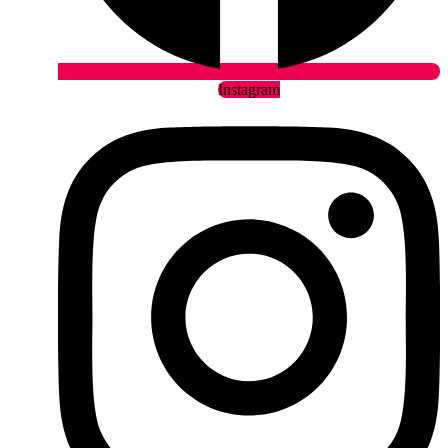
Instagram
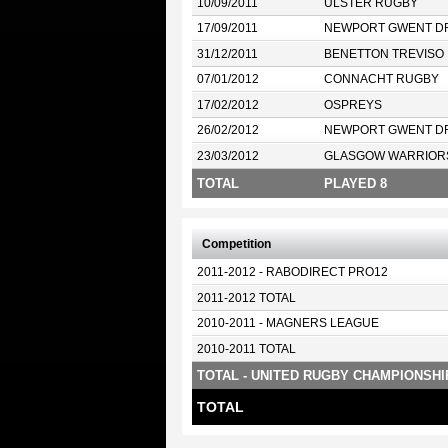
10/09/2011
ULSTER RUGBY
17/09/2011
NEWPORT GWENT D
31/12/2011
BENETTON TREVISO
07/01/2012
CONNACHT RUGBY
17/02/2012
OSPREYS
26/02/2012
NEWPORT GWENT D
23/03/2012
GLASGOW WARRIOR
TOTAL
PLAYED 8
Competition
2011-2012 - RABODIRECT PRO12
2011-2012 TOTAL
2010-2011 - MAGNERS LEAGUE
2010-2011 TOTAL
TOTAL - UNITED RUGBY CHAMPIONSHI
TOTAL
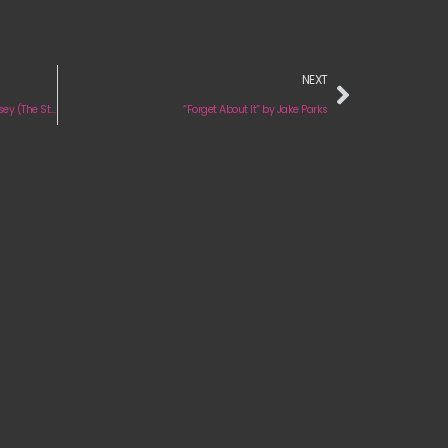
NEXT
Review & Press Interview: ‘A Hometown Odyssey (The Story Continues)’ by Livingston
“Forget About It” by Jake Parks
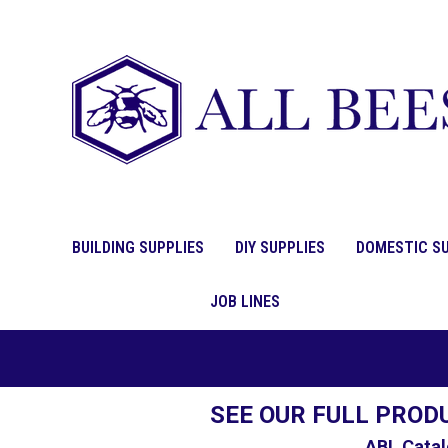
BUILDING SUPPLIES
DIY SUPPLIES
DOMESTIC SU
JOB LINES
SEE OUR FULL PROD
ABL Catal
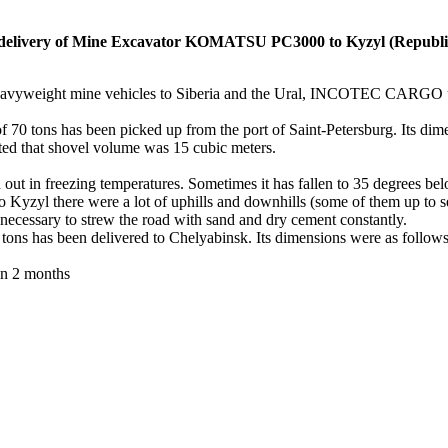
very of Mine Excavator KOMATSU PC3000 to Kyzyl (Republic 
 heavyweight mine vehicles to Siberia and the Ural, INCOTEC CARGO 
of 70 tons has been picked up from the port of Saint-Petersburg. Its di
oted that shovel volume was 15 cubic meters.
 out in freezing temperatures. Sometimes it has fallen to 35 degrees belo
Kyzyl there were a lot of uphills and downhills (some of them up to se
 necessary to strew the road with sand and dry cement constantly.
has been delivered to Chelyabinsk. Its dimensions were as follows: 
an 2 months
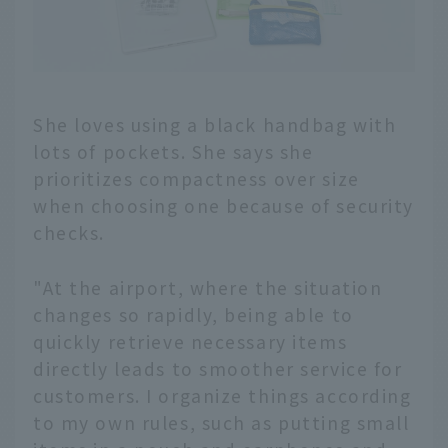
She loves using a black handbag with
lots of pockets. She says she
prioritizes compactness over size
when choosing one because of security
checks.
"At the airport, where the situation
changes so rapidly, being able to
quickly retrieve necessary items
directly leads to smoother service for
customers. I organize things according
to my own rules, such as putting small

===

• **REQUIREMENT**
In the answer, include exactly the lines from the top of the entries through the line containing "very of Mine", and nothing else, not even the pictures.

• **THE COMPLETED TASK**
Instagram
10/09/2011
ULSTER RUGBY
17/09/2011
NEWPORT GWENT D
31/12/2011
BENETTON TREVISO
07/01/2012
CONNACHT RUGBY
17/02/2012
OSPREYS
26/02/2012
NEWPORT GWENT D
23/03/2012
GLASGOW WARRIOR
TOTAL
PLAYED 8
Competition
2011-2012 - RABODIRECT PRO12
2011-2012 TOTAL
2010-2011 - MAGNERS LEAGUE
2010-2011 TOTAL
TOTAL - UNITED RUGBY CHAMPIONSHI
TOTAL
NEXT
Review & Press Interview: ‘A Hometown Odyssey (The Story Continues)’ by Livingston
“Forget About It” by Jake Parks
BUILDING SUPPLIES
DIY SUPPLIES
DOMESTIC SU
JOB LINES
SEE OUR FULL PROD
ABL Catal
very of Mine Excavator KOMATSU PC3000 to Kyzyl (Republic 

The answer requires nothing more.